╭─ Dataset excerpts

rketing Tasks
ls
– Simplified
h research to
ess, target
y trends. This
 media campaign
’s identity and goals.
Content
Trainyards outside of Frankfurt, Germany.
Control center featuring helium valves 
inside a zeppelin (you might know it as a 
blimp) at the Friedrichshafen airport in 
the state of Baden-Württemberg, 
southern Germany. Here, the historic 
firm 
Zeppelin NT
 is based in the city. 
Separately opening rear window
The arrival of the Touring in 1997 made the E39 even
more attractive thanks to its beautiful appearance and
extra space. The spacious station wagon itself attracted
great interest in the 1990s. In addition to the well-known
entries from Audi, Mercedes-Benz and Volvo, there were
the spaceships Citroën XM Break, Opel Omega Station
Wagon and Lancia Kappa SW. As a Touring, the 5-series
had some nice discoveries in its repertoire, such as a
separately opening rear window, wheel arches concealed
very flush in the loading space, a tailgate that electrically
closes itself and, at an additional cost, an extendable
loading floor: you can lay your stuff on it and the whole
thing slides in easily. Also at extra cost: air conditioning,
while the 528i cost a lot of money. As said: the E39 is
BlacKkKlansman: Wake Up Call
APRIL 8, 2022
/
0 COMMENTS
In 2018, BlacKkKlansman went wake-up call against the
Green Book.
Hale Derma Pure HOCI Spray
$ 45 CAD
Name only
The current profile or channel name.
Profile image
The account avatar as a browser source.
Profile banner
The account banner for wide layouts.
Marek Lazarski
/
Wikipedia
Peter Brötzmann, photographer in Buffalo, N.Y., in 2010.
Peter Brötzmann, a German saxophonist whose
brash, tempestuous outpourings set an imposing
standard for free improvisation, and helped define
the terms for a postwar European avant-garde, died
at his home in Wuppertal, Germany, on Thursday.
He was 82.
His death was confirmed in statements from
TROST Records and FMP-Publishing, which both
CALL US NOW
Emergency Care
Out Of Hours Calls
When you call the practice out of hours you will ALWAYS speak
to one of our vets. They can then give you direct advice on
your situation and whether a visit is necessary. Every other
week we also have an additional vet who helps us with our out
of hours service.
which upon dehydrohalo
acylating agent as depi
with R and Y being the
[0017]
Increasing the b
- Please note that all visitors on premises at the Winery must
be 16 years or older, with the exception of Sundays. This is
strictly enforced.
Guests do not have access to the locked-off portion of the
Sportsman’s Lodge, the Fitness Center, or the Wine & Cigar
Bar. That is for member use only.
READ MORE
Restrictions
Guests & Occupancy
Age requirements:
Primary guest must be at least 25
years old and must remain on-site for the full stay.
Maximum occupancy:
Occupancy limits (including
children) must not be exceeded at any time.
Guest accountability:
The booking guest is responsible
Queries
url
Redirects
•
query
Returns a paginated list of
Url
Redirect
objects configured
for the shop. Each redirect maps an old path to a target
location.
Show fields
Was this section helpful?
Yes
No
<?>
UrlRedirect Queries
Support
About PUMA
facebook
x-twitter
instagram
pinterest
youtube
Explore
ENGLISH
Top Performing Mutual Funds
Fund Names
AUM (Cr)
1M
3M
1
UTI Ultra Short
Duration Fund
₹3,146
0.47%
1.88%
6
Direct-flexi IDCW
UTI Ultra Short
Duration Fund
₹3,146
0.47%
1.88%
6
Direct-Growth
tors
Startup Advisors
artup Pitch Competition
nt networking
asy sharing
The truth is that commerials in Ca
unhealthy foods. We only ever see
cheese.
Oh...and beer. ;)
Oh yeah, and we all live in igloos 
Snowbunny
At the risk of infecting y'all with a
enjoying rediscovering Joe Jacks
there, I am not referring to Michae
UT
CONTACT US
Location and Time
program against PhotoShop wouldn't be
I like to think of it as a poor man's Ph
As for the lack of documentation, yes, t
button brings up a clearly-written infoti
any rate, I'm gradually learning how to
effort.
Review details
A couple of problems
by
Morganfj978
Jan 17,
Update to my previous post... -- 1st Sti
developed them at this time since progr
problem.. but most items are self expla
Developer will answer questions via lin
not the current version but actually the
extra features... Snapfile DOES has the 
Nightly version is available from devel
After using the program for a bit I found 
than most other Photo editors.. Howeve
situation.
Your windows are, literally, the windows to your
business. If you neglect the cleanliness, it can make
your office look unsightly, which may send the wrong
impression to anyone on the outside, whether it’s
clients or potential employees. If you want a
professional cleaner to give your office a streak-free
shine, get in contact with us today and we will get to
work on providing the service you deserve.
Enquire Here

╰─

### Task item
The answer must be a verbatim transcription of all the entries.

### Output of the exercise
rketing Tasks
ls
– Simplified
h research to
ess, target
y trends. This
 media campaign
’s identity and goals.
Content
Trainyards outside of Frankfurt, Germany.
Control center featuring helium valves 
inside a zeppelin (you might know it as a 
blimp) at the Friedrichshafen airport in 
the state of Baden-Württemberg, 
southern Germany. Here, the historic 
firm 
Zeppelin NT
 is based in the city. 
Separately opening rear window
The arrival of the Touring in 1997 made the E39 even
more attractive thanks to its beautiful appearance and
extra space. The spacious station wagon itself attracted
great interest in the 1990s. In addition to the well-known
entries from Audi, Mercedes-Benz and Volvo, there were
the spaceships Citroën XM Break, Opel Omega Station
Wagon and Lancia Kappa SW. As a Touring, the 5-series
had some nice discoveries in its repertoire, such as a
separately opening rear window, wheel arches concealed
very flush in the loading space, a tailgate that electrically
closes itself and, at an additional cost, an extendable
loading floor: you can lay your stuff on it and the whole
thing slides in easily. Also at extra cost: air conditioning,
while the 528i cost a lot of money. As said: the E39 is
BlacKkKlansman: Wake Up Call
APRIL 8, 2022
/
0 COMMENTS
In 2018, BlacKkKlansman went wake-up call against the
Green Book.
Hale Derma Pure HOCI Spray
$ 45 CAD
Name only
The current profile or channel name.
Profile image
The account avatar as a browser source.
Profile banner
The account banner for wide layouts.
Marek Lazarski
/
Wikipedia
Peter Brötzmann, photographer in Buffalo, N.Y., in 2010.
Peter Brötzmann, a German saxophonist whose
brash, tempestuous outpourings set an imposing
standard for free improvisation, and helped define
the terms for a postwar European avant-garde, died
at his home in Wuppertal, Germany, on Thursday.
He was 82.
His death was confirmed in statements from
TROST Records and FMP-Publishing, which both
CALL US NOW
Emergency Care
Out Of Hours Calls
When you call the practice out of hours you will ALWAYS speak
to one of our vets. They can then give you direct advice on
your situation and whether a visit is necessary. Every other
week we also have an additional vet who helps us with our out
of hours service.
which upon dehydrohalo
acylating agent as depi
with R and Y being the
[0017]
Increasing the b
- Please note that all visitors on premises at the Winery must
be 16 years or older, with the exception of Sundays. This is
strictly enforced.
Guests do not have access to the locked-off portion of the
Sportsman’s Lodge, the Fitness Center, or the Wine & Cigar
Bar. That is for member use only.
READ MORE
Restrictions
Guests & Occupancy
Age requirements:
Primary guest must be at least 25
years old and must remain on-site for the full stay.
Maximum occupancy:
Occupancy limits (including
children) must not be exceeded at any time.
Guest accountability:
The booking guest is responsible
Queries
url
Redirects
•
query
Returns a paginated list of
Url
Redirect
objects configured
for the shop. Each redirect maps an old path to a target
location.
Show fields
Was this section helpful?
Yes
No
<?>
UrlRedirect Queries
Support
About PUMA
facebook
x-twitter
instagram
pinterest
youtube
Explore
ENGLISH
Top Performing Mutual Funds
Fund Names
AUM (Cr)
1M
3M
1
UTI Ultra Short
Duration Fund
₹3,146
0.47%
1.88%
6
Direct-flexi IDCW
UTI Ultra Short
Duration Fund
₹3,146
0.47%
1.88%
6
Direct-Growth
tors
Startup Advisors
artup Pitch Competition
nt networking
asy sharing
The truth is that commerials in Ca
unhealthy foods. We only ever see
cheese.
Oh...and beer. ;)
Oh yeah, and we all live in igloos 
Snowbunny
At the risk of infecting y'all with a
enjoying rediscovering Joe Jacks
there, I am not referring to Michae
UT
CONTACT US
Location and Time
program against PhotoShop wouldn't be
I like to think of it as a poor man's Ph
As for the lack of documentation, yes, t
button brings up a clearly-written infoti
any rate, I'm gradually learning how to
effort.
Review details
A couple of problems
by
Morganfj978
Jan 17,
Update to my previous post... -- 1st Sti
developed them at this time since progr
problem.. but most items are self expla
Developer will answer questions via lin
not the current version but actually the
extra features... Snapfile DOES has the 
Nightly version is available from devel
After using the program for a bit I found 
than most other Photo editors.. Howeve
situation.
Your windows are, literally, the windows to your
business. If you neglect the cleanliness, it can make
your office look unsightly, which may send the wrong
impression to anyone on the outside, whether it’s
clients or potential employees. If you want a
professional cleaner to give your office a streak-free
shine, get in contact with us today and we will get to
work on providing the service you deserve.
Enquire Here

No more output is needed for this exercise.